For no one would wish to drive, or to be a passenger in, a death car.
(Would the interior of the car continue to smell of death, if it still existed? Or does the odor of death fade with time?)
In the doorway Elisabeth stands. It is strangely peaceful here, on the threshold. Gradually her eyes become adjusted to the muted light and she has no need to grope for a switch, to turn on overhead lights.
The garage door is closed of course. You can see light beneath it, obviously you must stuff towels along the entire length of the door to keep the sweet-poison air in and the fresh air out.
Blue buzz of air. The only symptom is peace.
• • •
Come! Hurry.
She is hurrying. She is breathless. On her knees on the bare plank floor in fro
nt of the narrow cupboard in the third-floor maid’s room she reaches into the shadowy interior.

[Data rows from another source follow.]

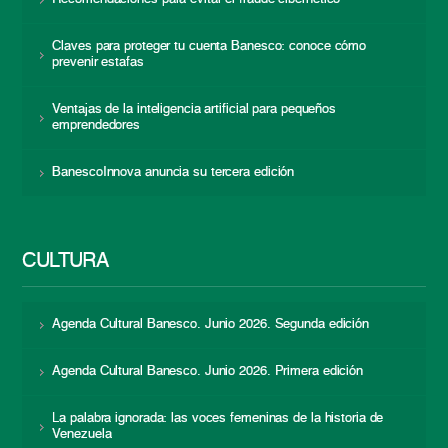
Claves para proteger tu cuenta Banesco: conoce cómo
prevenir estafas
Ventajas de la inteligencia artificial para pequeños
emprendedores
BanescoInnova anuncia su tercera edición
CULTURA
Agenda Cultural Banesco. Junio 2026. Segunda edición
Agenda Cultural Banesco. Junio 2026. Primera edición
La palabra ignorada: las voces femeninas de la historia de
Venezuela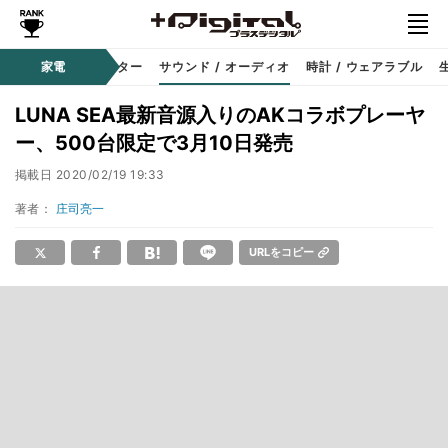
コーダー
家電
プロジェクター
サウンド / オーディオ
時計 / ウェアラブル
LUNA SEA最新音源入りのAKコラボプレーヤ
ー、500台限定で3月10日発売
掲載日
2020/02/19 19:33
著者：
庄司亮一
URLをコピー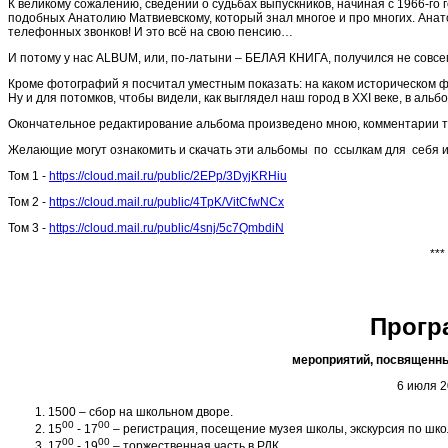
К великому сожалению, сведений о судьбах выпускников, начиная с 1966-го
подобных Анатолию Матвиевскому, который знал многое и про многих. Анато
телефонных звонков! И это всё на свою пенсию…
И потому у нас ALBUM, или, по-латыни – БЕЛАЯ КНИГА, получился не сов
Кроме фотографий я посчитал уместным показать: на каком историческом ф
Ну и для потомков, чтобы видели, как выглядел наш город в ХХI веке, в 
Окончательное редактирование альбома произведено мною, комментарии т
Желающие могут ознакомить и скачать эти альбомы по ссылкам для себя и
Том 1 -
https://cloud.mail.ru/public/2EPp/3DyjKRHiu
Том 2 -
https://cloud.mail.ru/public/4TpK/VitCfwNCx
Том 3 -
https://cloud.mail.ru/public/4snj/5c7QmbdiN
***
Прогр
мероприятий, посвящен
6 июля 2
1500 – сбор на школьном дворе.
00
00
15
- 17
– регистрация, посещение музея школы, экскурсия по шко
00
00
17
- 19
– торжественная часть в РДК.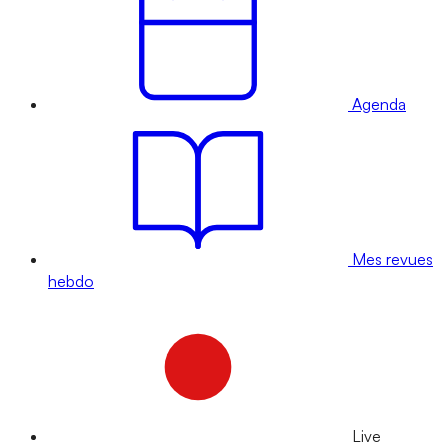
Agenda
Mes revues
hebdo
Live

Cobwebs in hair, eyelashes.
Wrapped inside a beautiful heather-colored mohair shawl riddled with moth holes.
Her hands shake. This must be one of N.K.’s diaries, unknown to Alexander!
The diary he’d found after her death, he’d destroyed. To spare my son.
Feminists had angrily criticized the husband’s actions but Alexander remained unrepentant. Insisting it was his right—the diary was disgusting and vile (though he’d claimed not to have read it), and it was his property. His right as a father to spare his son echoes and reflections of the mother’s sick and debased mind.
But Alexander is not here now, Elisabeth thinks. Alexander will not know.
The diary appears to be battered, water-stained. It is only one-quarter filled. The last diary of N.K.’s life.
At the makeshift desk Elisabeth dares to read in N.K.’s sharply slanted hand, in stark black ink. The low throaty voice of the poet echoes in her ears as intimate as a caress.
fearful of harming the children
fearful of harming the children entrusted to her
begins with “the”—not “her”
telling herself they are not THE children, they are HER children
she does not want to carry the new baby on the stairs
fearful of dropping her slipping, falling
fear of injuring loving too much
(not the husband’s child)
(does he know?—must know)
of course the husband knows a man must know
pillow over my face, he says so the children will not hear
will win custody you will never see them again
your disgusting poetry will be my evidence in a court of law
you are not a fit mother
not a fit human being
he has struck me with his hand. the back of his hand. hits me on the chest, torso, thighs, where my clothing covers the bruises. he says he will take the children from me if I tell—anyone. if I tell my doctor. I must say, I am clumsy, I drink too much, take too much medication (even if I do not—not enough).
I must declare legally, I have invented these accusations against him.
I am a poet/I am a liar/I am sick and debased/I have loved others, not him/I am one who makes things gorgeously up.